I actually might agree with you that this is mostly just "next token prediction" - if I can concede that's really all I do as well.
by ghshephard
6/9/2026 at 12:52:50 AM
> I actually might agree with you that this is mostly just "next token prediction" - if I can concede that's really all I do as well.Yep. Pretty sure I've got an LLM inside too.
The other replies complaining that my thinking is so 2023 -- on the contrary, what's evolved is my own apprehension of how LLM-like most "responses" from humans prove as well.
To be sure, there are other mechanisms at play as well, significant differentiation in our... Volume of training material? Quantizations/compression? Model architecture? Just-ahead-of-time forward branching with back propagation? Double loop adaptive learning? You know, harnessing the LLM. :-) Dare we call it executive function?
LLM mode becomes particularly apparent when conversing with Alzheimer's patients in the stage where short term memories do not form but they retain access to long term memory up to, say, 5 years ago or so. Fifty years of who they are, and one can trigger nearly identical responses with nearly identical prompts.
But that same person may be able to debate 1950s politics while being unable to complete making a sandwich.
If they didn't know of new shortcuts for a task, would almost certainly not "estimate" but "intuit", or "instictively" respond (apply heuristics), largely based on their "priors" aka training material.
If you sit with them and chat a while, you'll even get the kind of looping you get from Qwen trying to think when context is too full.
And if we believe this at all, then ... we should stop scrolling tik tok. Time to read a book. Have an experience. Fine tune. :-)
by Terretta
6/8/2026 at 11:09:37 PM
rather than special casing, make real data based on chat logs for how long things took both in calendar and chat timeby 8note
6/8/2026 at 6:26:14 PM
All models do it. It's their training. They didn't have "a person does this in a week but an LLM could in a minute" in their training yet.
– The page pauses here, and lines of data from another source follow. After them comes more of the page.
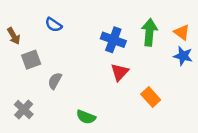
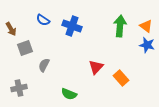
blue cross: (113, 40) -> (72, 26), moved
red triangle: (120, 72) -> (96, 67), moved
gray cross: (24, 109) -> (19, 88), turned 35

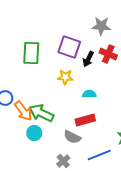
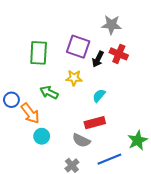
cyan semicircle: (89, 94) -> (99, 96), turned -48
green arrow: (41, 113) -> (49, 92), moved, size x0.7

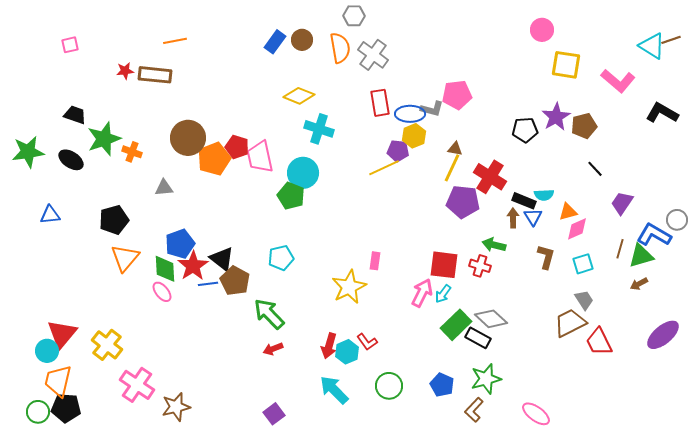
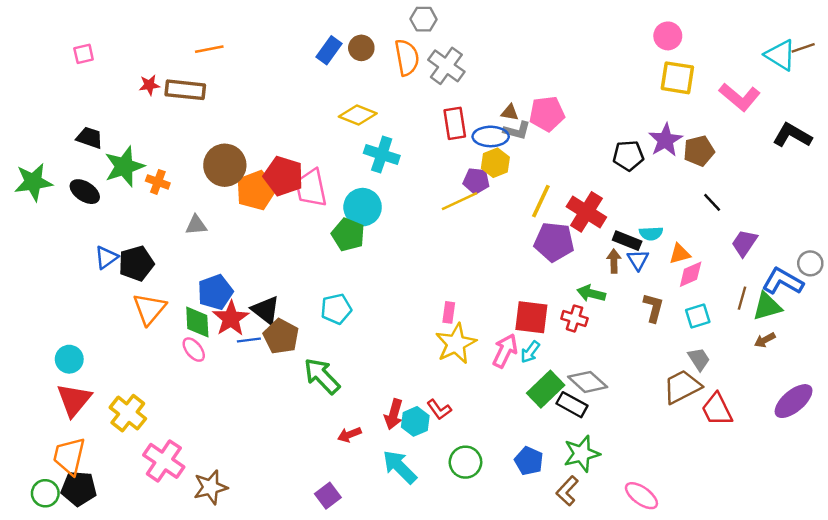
pink circle: (542, 30) -> (668, 36), moved
red pentagon: (237, 147) -> (284, 176), size x1.4
brown triangle: (455, 149) -> (510, 113), moved
blue triangle: (50, 215) -> (106, 257), moved, turned -30
yellow star: (349, 287) -> (456, 344), moved
red arrow: (273, 349) -> (349, 435), moved
cyan circle: (47, 351) -> (69, 359), moved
They also don't have the concept of elapsed time unless you ask them how long something has taken.by dizhn
6/8/2026 at 9:10:43 PM
Nah it’s all from the pretraining databy Narciss
6/9/2026 at 4:25:00 AM
That’s right up there with Scotty in the classic Star Trek always multiplying time estimates by 4 so he looks like a “miracle worker”by BobbyTables2
6/8/2026 at 8:56:30 PM
I mean in general I'd rather take slightly inflated estimates than the odd sprint poker stuff where other devs and PMs negotiate hours down and before you know it you're also stuck fixing nitpicky reviewer comments on code that is already good enough and have to send a release at like 7 PM, ofc also without enough tests or even enough manual checks and testing, cause people repeatedly act against their self-interest and try to compress timelines, thinking that that's somehow good for them.At least with AI that actually does things more quickly, there is a bit more breathing room (introducing AI is easier than changing a given environment).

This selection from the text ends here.